Reducing Memory Consuption while Bulk Indexing

I seems bulk indexing is using a lot of memory. It is not for long, but the day sees much more indexing demand than shown here. Is there a way I can reduce memory required during indexing, while still keeping the indexing rate high?

Version 1.4.2

Maybe my _routing is causing this?

"mappings": { "test_result": { "_routing": { "path": "build.revision12","required": true}, ....

Here is my yml file:

cluster.name: active-data
node.zone: primary
node.name: primary
node.master: true
node.data: true

cluster.routing.allocation.awareness.force.zone.values: primary,spot
cluster.routing.allocation.awareness.attributes: zone
cluster.routing.allocation.cluster_concurrent_rebalance: 1
cluster.routing.allocation.balance.shard: 0.70
cluster.routing.allocation.balance.primary: 0.05

bootstrap.mlockall: true
path.data: /data1, /data2, /data3
path.logs: /data1/logs
cloud:
aws:
region: us-west-2
protocol: https
ec2:
protocol: https
discovery.type: ec2
discovery.zen.ping.multicast.enabled: false
discovery.zen.minimum_master_nodes: 1

index.number_of_shards: 1
index.number_of_replicas: 1
index.cache.field.type: soft
index.translog.interval: 60s
index.translog.flush_threshold_size: 1gb

indices.memory.index_buffer_size: 20%
indices.fielddata.cache.expire: 20m
indices.recovery.concurrent_streams: 1
indices.recovery.max_bytes_per_sec: 1000mb

http.compression: true
http.cors.allow-origin: "/.*/"
http.cors.enabled: true
http.compression: true
http.max_content_length: 1000mb
http.timeout: 600

threadpool.bulk.queue_size: 3000
threadpool.index.queue_size: 1000

Thanks

Increasing your bulk threadpool will only be increasing that memory use.

How big are you bulk sizings? How many nodes in the cluster?

That aside I don't see a major problem, you aren't really approaching your heap maximum and things appear pretty good in terms of resource usage.

There are 10 nodes in the cluster, but this node is the "primary" containing all shards. The 9 other nodes are recipients of bulk index requests (and containing some replica shards). Each of the 9 have a daemon inserting 5000 documents per bulk request. Each document is about 1K. It works out to a rate of about 400*9 documents per second. Faster would be nicer, but this primary node is the bottleneck.

Here is an example of what it looks like just before ES dies:

Why do you have all the primaries on a single node then?

That is the only node in that zone right now, as per the *.yml file.

If I understood why ES is consuming so much memory during bulk indexing, I may be able to mitigate the problem.

It'll use what it needs.
But not spreading the primaries, and thus the resource consumption, around is going to be part of your problem.

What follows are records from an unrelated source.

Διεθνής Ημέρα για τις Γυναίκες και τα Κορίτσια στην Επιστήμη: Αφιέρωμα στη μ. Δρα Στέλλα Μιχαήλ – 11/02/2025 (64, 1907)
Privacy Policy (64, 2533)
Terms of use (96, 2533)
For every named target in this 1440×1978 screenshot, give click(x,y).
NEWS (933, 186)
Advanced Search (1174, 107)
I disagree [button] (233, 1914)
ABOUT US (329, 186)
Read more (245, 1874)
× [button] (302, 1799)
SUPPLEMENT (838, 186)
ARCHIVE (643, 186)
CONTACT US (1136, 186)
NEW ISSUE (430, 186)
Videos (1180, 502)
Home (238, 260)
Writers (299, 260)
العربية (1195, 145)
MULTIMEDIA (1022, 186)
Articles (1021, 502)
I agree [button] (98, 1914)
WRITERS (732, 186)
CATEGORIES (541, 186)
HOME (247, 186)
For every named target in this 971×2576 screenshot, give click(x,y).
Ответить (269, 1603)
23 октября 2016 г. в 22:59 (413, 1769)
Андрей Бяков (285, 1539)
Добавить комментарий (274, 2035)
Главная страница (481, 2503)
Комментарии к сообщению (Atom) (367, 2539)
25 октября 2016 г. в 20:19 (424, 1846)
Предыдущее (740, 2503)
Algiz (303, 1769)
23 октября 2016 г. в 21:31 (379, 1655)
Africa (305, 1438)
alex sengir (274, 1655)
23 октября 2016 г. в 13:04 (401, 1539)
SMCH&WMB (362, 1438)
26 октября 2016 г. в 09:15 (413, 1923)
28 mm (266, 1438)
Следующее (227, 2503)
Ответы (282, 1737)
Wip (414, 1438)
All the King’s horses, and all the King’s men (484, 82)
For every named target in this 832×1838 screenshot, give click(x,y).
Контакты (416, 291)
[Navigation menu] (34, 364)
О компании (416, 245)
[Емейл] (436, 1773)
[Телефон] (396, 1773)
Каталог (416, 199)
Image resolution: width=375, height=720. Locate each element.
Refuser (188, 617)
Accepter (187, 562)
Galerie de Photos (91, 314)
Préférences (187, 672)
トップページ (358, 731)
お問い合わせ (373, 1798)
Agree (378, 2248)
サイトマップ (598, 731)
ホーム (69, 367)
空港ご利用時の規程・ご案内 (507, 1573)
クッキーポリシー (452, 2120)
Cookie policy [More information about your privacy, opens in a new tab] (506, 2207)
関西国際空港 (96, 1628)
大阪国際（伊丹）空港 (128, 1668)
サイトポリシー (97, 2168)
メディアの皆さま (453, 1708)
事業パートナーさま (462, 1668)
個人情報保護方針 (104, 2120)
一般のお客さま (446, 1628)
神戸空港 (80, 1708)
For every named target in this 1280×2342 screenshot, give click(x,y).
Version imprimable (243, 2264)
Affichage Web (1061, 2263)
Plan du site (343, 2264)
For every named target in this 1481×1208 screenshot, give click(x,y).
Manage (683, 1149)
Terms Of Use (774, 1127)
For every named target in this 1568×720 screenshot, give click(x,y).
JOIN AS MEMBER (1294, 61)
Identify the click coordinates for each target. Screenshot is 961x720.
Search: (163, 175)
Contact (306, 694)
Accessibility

If you are using 1 replica and two zones, where one of the zones only have a single node, this will be indexing all records, which will lead to much higher load than the other nodes. Elasticsearch is usually deployed in clusters where all nodes are equal so that load can be evenly distributed. What is it you are trying to achieve using this setup?

I am aware that a node with more shards will have more load. I am concerned with what I can do to reduce indexing load, or move the work to the other nodes. Maybe the fact this one node is master? Should I assign the master to be in the other zone? Maybe a slave with all shards will use less memory?

My setup is designed to achieve minimal price on AWS. The benefit to having one machine in a zone is it's 1/2 the cost of two machines, and 1/3 the cost of three machines.

I added a "coordinator node" in the same zone as the 9 nodes. This coordinator is the master (node.master: true), and has no shards (node.data: false). Here is the coordinator under heavy indexing load:

It is doing nothing, as expected.

The primary node is the same, it still has all shards, but was restarted with (node.master: false). Here is it under higher load:

What's important to see is the rate of memory consumption is much smaller. Hopefully this leads to less OOM events that crash this node. I believe the growth in memory is proportional to the number of primary shards on a node. By moving the master to the other zone, it appears my primary node is assigned less primary shards, and so has lower memory consumption.

This is not perfect, eventually the primary node's shards are designated primary, and the memory consumption rate goes up accordingly. I hope I can control the algorithm that determines what shard is declared primary; preferring primaries be assigned to the zone with the most nodes.